### MATERIAL FOR THIS EXERCISE
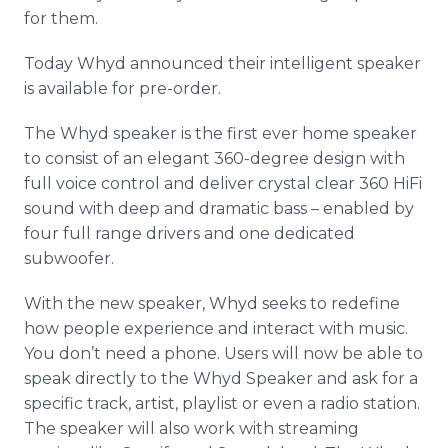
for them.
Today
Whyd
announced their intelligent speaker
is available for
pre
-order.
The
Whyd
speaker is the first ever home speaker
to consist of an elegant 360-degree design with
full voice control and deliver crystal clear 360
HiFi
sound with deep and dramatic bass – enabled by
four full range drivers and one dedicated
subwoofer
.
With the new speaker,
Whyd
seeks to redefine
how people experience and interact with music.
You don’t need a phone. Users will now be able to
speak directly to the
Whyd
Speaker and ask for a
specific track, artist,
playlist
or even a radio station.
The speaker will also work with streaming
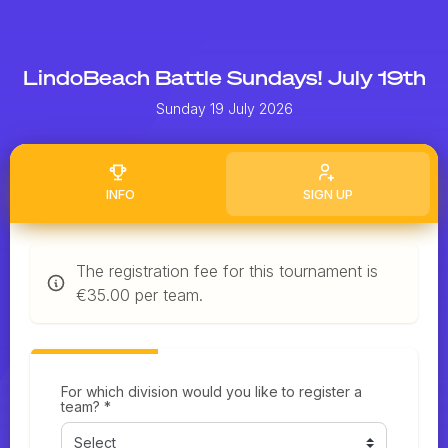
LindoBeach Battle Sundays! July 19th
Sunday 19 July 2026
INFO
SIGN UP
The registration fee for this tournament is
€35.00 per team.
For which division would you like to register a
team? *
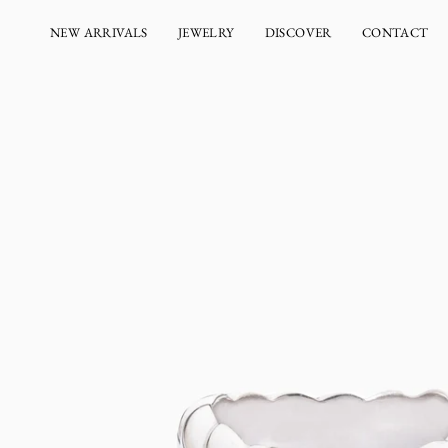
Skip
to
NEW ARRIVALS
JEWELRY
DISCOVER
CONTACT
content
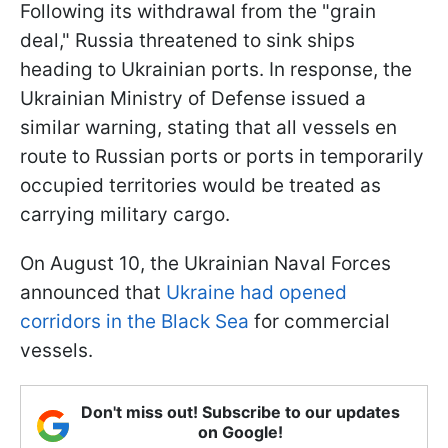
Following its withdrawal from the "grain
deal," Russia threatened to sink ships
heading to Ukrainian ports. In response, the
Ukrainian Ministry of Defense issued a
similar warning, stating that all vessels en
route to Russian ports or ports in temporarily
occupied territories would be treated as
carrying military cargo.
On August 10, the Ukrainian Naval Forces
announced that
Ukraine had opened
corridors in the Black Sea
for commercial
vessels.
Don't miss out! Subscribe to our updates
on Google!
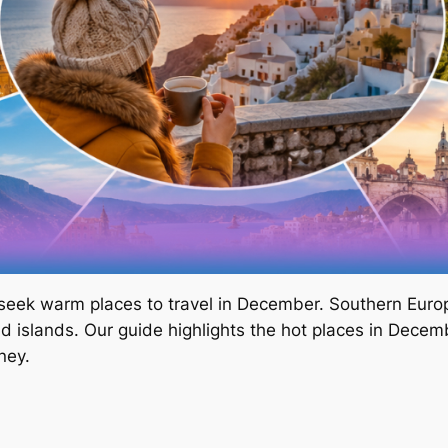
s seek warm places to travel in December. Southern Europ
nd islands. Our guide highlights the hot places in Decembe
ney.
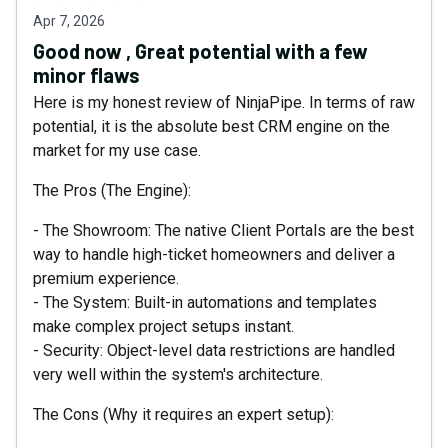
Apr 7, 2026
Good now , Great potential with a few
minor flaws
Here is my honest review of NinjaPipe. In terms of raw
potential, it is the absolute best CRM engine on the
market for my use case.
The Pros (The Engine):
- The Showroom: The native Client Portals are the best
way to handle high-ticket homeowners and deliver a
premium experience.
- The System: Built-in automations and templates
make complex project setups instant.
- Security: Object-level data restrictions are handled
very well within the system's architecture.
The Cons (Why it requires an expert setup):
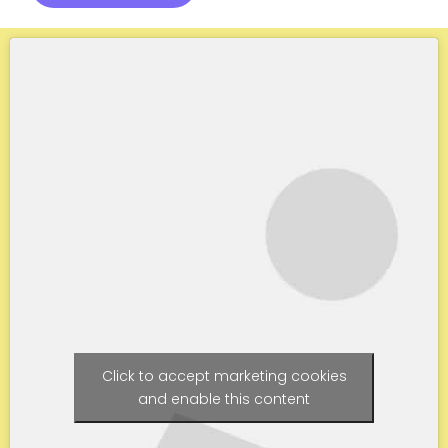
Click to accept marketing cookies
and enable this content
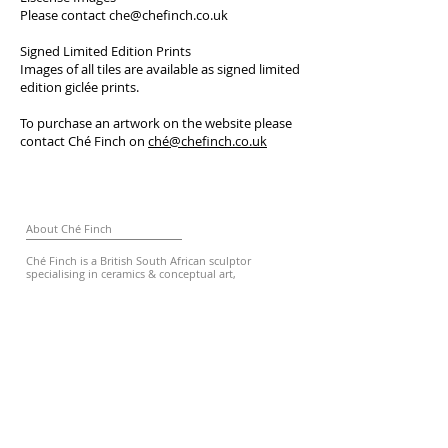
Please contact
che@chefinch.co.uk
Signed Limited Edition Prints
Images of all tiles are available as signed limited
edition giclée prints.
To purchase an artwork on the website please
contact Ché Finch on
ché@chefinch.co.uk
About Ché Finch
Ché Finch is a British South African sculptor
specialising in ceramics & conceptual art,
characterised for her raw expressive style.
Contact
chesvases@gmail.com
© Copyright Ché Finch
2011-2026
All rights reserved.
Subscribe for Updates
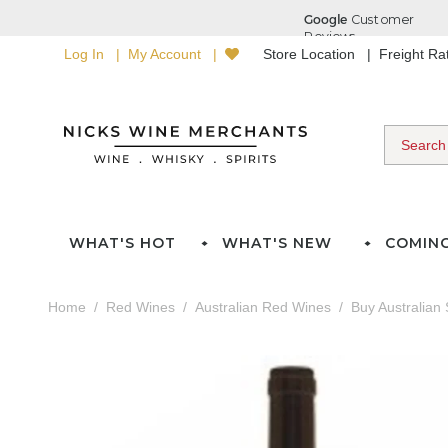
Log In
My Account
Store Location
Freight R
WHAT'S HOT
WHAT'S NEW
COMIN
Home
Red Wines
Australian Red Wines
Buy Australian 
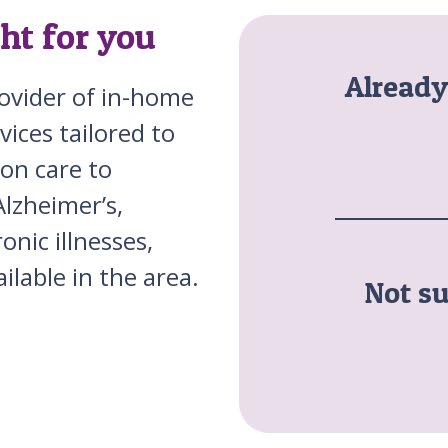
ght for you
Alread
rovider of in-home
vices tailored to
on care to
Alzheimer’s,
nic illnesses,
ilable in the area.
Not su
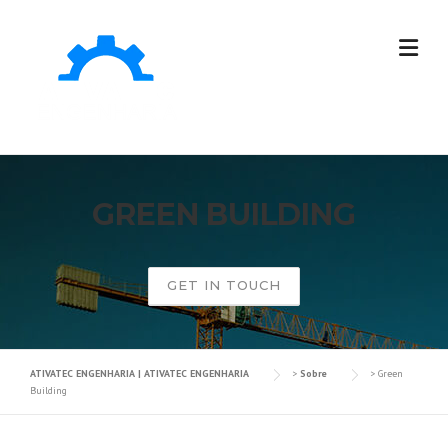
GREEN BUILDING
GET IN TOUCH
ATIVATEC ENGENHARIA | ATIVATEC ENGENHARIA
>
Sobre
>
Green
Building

### HOW TO COMPLETE THIS TASK
How many of the lines above hold "places"? Answer with only the number.

### SOLUTION
2